Ebtisam Abdulaziz, "Blood News" (Otis Street Arts Project)
THERE'S ACTUALLY A PIECE TITLED "GOOD VIBRATIONS" in Otis St. Arts Project's "Vibes." Overall, though, the mood is less than auspicious in this showcase of work by 14 artists who have studios at the Mount Rainer space.
Closest to the entrance is a video of Ebtisam Abdulaziz's performance piece, "Blood News," a fevered response to the 2024 presidential election. Surrounded by pages of the Washington Post in which stories and headlines have been blacked out, the artist rips more newspaper sheets, crumpled and partly painted red.
The red may represent blood in this work or an adjacent one, Becky McFall's "Strain." That found-object sculpture is a hammock made of frayed white rope, dangling a scale that holds a battered red brick. The brick's dust has dyed some lengths of the rope the color of dried gore. Like Abdulaziz, McFall uses simple materials to construct a symbolic crime scene.
Even more direct is Chris Combs's "Scream into the Void," a metal box with a button that, when pressed, emits a piercing but satisfying howl.

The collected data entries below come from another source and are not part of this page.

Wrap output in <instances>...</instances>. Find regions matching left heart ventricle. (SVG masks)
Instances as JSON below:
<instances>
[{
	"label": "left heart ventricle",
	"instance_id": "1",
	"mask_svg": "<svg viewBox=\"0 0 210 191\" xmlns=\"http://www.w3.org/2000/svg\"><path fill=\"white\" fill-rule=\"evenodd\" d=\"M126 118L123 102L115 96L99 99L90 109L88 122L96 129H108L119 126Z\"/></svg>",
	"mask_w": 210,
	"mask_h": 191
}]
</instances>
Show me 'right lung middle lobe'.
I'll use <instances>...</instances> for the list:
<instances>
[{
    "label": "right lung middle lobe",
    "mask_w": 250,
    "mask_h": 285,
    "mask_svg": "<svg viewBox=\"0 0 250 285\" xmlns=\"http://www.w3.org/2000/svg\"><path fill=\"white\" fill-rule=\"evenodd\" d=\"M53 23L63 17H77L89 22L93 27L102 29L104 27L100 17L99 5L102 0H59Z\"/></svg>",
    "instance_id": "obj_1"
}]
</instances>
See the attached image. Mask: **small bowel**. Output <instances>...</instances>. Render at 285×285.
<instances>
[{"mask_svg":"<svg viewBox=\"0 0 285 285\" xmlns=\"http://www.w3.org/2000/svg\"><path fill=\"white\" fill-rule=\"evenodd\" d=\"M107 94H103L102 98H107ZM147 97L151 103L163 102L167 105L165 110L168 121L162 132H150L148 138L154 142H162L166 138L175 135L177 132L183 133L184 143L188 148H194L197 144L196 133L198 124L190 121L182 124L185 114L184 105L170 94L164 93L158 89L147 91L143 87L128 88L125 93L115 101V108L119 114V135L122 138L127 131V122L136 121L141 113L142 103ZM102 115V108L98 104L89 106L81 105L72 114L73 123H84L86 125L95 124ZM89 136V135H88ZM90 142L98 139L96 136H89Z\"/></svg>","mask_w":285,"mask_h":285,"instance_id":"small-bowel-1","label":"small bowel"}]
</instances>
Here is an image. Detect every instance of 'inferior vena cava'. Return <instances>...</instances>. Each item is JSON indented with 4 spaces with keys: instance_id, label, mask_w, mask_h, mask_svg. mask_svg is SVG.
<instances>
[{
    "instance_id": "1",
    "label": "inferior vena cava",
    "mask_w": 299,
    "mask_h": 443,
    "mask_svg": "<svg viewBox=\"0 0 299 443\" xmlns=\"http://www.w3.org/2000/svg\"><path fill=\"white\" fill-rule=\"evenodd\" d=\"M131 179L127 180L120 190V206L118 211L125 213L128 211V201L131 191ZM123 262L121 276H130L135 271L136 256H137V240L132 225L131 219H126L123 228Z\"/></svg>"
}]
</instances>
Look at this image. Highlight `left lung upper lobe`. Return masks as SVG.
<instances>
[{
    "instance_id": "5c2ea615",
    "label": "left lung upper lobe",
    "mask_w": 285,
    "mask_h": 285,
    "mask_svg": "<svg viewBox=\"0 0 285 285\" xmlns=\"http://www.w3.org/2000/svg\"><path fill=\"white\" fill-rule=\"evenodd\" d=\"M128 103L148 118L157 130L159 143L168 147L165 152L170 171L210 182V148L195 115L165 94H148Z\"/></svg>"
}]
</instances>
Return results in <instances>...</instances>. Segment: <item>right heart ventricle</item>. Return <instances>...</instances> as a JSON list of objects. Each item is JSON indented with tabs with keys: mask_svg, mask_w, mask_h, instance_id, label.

Such a device could be operated gratifyingly at any moment, but it seems especially timely now.
Other entries are less fraught. Shelley Lowenstein's "Good Vibrations" is a colorful drawing made with inks that pooled on a nonabsorbent polyester surface, giving the impression of perpetual fluidity. Plastic also features in Gloria Vasquez's 3D collage, in which dried flowers are coated in a clear material that at the bottom of the assemblage melts into gobs that complement color drips.

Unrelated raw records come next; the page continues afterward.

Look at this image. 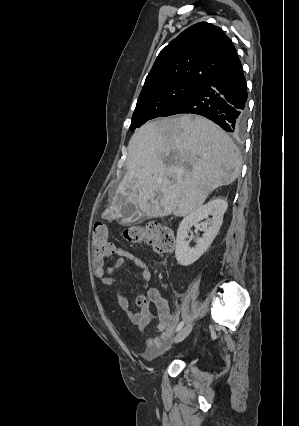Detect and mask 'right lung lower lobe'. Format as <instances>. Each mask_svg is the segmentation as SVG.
Segmentation results:
<instances>
[{"label": "right lung lower lobe", "instance_id": "98d812e1", "mask_svg": "<svg viewBox=\"0 0 299 426\" xmlns=\"http://www.w3.org/2000/svg\"><path fill=\"white\" fill-rule=\"evenodd\" d=\"M247 90L240 60L172 106L162 117L191 113L202 115L227 132L240 134L246 122Z\"/></svg>", "mask_w": 299, "mask_h": 426}]
</instances>
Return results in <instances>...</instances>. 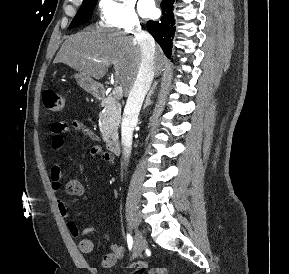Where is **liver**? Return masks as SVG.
I'll use <instances>...</instances> for the list:
<instances>
[{
    "label": "liver",
    "mask_w": 289,
    "mask_h": 274,
    "mask_svg": "<svg viewBox=\"0 0 289 274\" xmlns=\"http://www.w3.org/2000/svg\"><path fill=\"white\" fill-rule=\"evenodd\" d=\"M166 61L160 47L155 45L153 68L156 76ZM53 62L65 63L97 80L103 78L113 64L115 79L127 95L138 73L141 51L134 37L120 32L85 30L68 36Z\"/></svg>",
    "instance_id": "liver-1"
}]
</instances>
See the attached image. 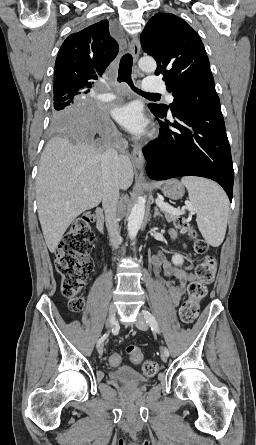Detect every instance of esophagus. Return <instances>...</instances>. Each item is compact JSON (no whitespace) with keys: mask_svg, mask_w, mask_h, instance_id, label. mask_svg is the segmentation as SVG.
Masks as SVG:
<instances>
[{"mask_svg":"<svg viewBox=\"0 0 256 445\" xmlns=\"http://www.w3.org/2000/svg\"><path fill=\"white\" fill-rule=\"evenodd\" d=\"M130 52L134 58V61L137 62L140 55V42L137 37L133 38L130 42ZM132 161L134 165L142 170L144 166V158L141 152V148L138 145H134L132 149Z\"/></svg>","mask_w":256,"mask_h":445,"instance_id":"esophagus-1","label":"esophagus"}]
</instances>
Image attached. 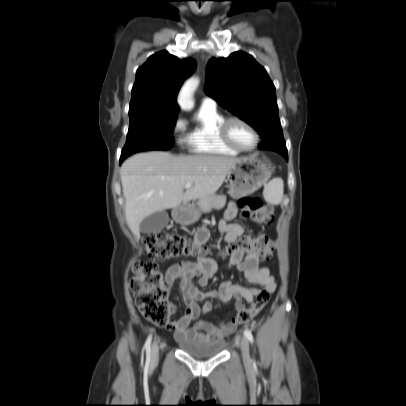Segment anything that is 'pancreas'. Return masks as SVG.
<instances>
[{"instance_id":"1","label":"pancreas","mask_w":406,"mask_h":406,"mask_svg":"<svg viewBox=\"0 0 406 406\" xmlns=\"http://www.w3.org/2000/svg\"><path fill=\"white\" fill-rule=\"evenodd\" d=\"M226 204V196L218 195L207 198H200L198 206L202 212H210L212 208L221 209Z\"/></svg>"}]
</instances>
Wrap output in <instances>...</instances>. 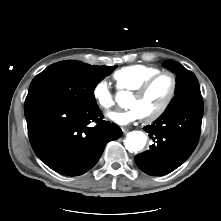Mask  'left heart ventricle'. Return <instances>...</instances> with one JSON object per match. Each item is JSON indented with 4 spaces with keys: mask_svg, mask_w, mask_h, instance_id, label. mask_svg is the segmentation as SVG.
<instances>
[{
    "mask_svg": "<svg viewBox=\"0 0 221 221\" xmlns=\"http://www.w3.org/2000/svg\"><path fill=\"white\" fill-rule=\"evenodd\" d=\"M170 85V78L167 75L160 77L144 96L132 95L128 107L138 110L141 117L154 113L166 100Z\"/></svg>",
    "mask_w": 221,
    "mask_h": 221,
    "instance_id": "1",
    "label": "left heart ventricle"
}]
</instances>
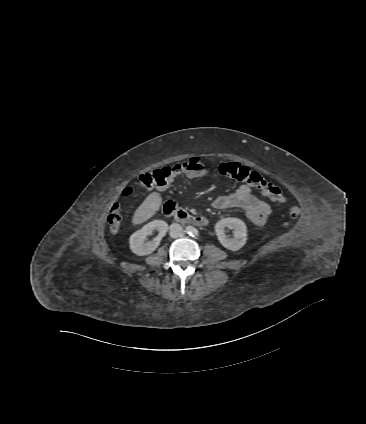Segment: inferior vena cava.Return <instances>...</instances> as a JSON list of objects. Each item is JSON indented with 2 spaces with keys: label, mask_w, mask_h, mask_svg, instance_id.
Wrapping results in <instances>:
<instances>
[{
  "label": "inferior vena cava",
  "mask_w": 366,
  "mask_h": 424,
  "mask_svg": "<svg viewBox=\"0 0 366 424\" xmlns=\"http://www.w3.org/2000/svg\"><path fill=\"white\" fill-rule=\"evenodd\" d=\"M169 228H170V237L179 238L182 236L183 228L180 224L172 223Z\"/></svg>",
  "instance_id": "inferior-vena-cava-1"
}]
</instances>
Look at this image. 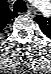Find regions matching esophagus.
<instances>
[{
  "label": "esophagus",
  "mask_w": 51,
  "mask_h": 74,
  "mask_svg": "<svg viewBox=\"0 0 51 74\" xmlns=\"http://www.w3.org/2000/svg\"><path fill=\"white\" fill-rule=\"evenodd\" d=\"M35 13H36V12H35V11H32V10H28V11H27V14L30 15V16H32V14H35Z\"/></svg>",
  "instance_id": "esophagus-1"
}]
</instances>
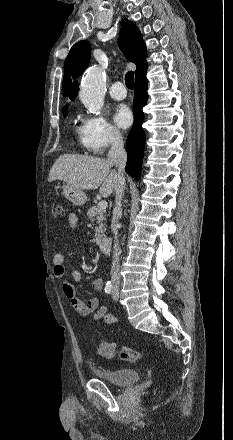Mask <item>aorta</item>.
Returning a JSON list of instances; mask_svg holds the SVG:
<instances>
[{"mask_svg":"<svg viewBox=\"0 0 233 440\" xmlns=\"http://www.w3.org/2000/svg\"><path fill=\"white\" fill-rule=\"evenodd\" d=\"M106 82L100 68H90L82 78L80 100L93 114H98L104 104Z\"/></svg>","mask_w":233,"mask_h":440,"instance_id":"obj_1","label":"aorta"}]
</instances>
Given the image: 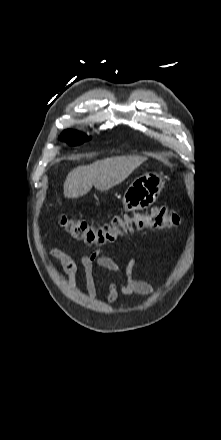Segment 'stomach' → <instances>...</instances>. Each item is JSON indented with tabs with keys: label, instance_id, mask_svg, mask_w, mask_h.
Instances as JSON below:
<instances>
[{
	"label": "stomach",
	"instance_id": "0dacf381",
	"mask_svg": "<svg viewBox=\"0 0 221 440\" xmlns=\"http://www.w3.org/2000/svg\"><path fill=\"white\" fill-rule=\"evenodd\" d=\"M165 187L160 174L150 172L133 180L123 196V207L127 211L142 210L152 205Z\"/></svg>",
	"mask_w": 221,
	"mask_h": 440
}]
</instances>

Two words, "empathy" and "euphoria," appear in relief text embedded in the vertically striped ribbons of Kirsty Little's contribution. The message is upbeat, but not characteristic of this largely bummed-out show.
Suzanne Papiewski, "Hampstead Heath" (Falls Church Art Gallery)
STRONG COLOR WAS THE REQUIREMENT for "Vivid!," a 47-artist show at Falls Church Arts Gallery. Juried by Barbara Januszkiewicz, the selection includes a lot of skillful if unsurprising landscapes and abstractions, as well as few pieces that stand out.
Some of the most striking hues were discovered through a camera lens. A travel photographer with an unusually keen eye, Jenny Nordstrom photographed brightly colored doorways and their environs in Mexico and Morocco. Matthew Makara uses long exposures to abstract such phenomena as a red- and yellow-streaked sky in the midst of what he describes as an "electric sunrise."
Multiple modes of representation coexist in engaging work by Iza Thomas and Susanne Kamalieh. The former centers a cat that's reduced to a blue silhouette in a composition that includes realistically rendered birds. The latter overlaps veiny leaves in high-contrast black atop soft pools of peach and turquoise, deftly playing pattern against color.
Most startling is Suzanne Papiewski's abstract "Hampstead Heath," which distills that London park mostly to stabs of pink, black and red, boldly interrupted by a blast of acid green. Translating nature into unnatural colors makes for an unlikely but unforgettable pleasure garden.
Two X
Through Dec. 21 at Hemphill Artworks, 434 K St. NW. hemphillfinearts.com. (202) 234-5601.
Vibes
Through Dec. 15 at Otis Street Art Project, 3706 Otis St., Mount Rainier. otisstreetarts.org.
Vivid!
Through Jan. 5 at Falls Church Arts Gallery, 700-B W. Broad St., Falls Church. FallsChurchArts.org.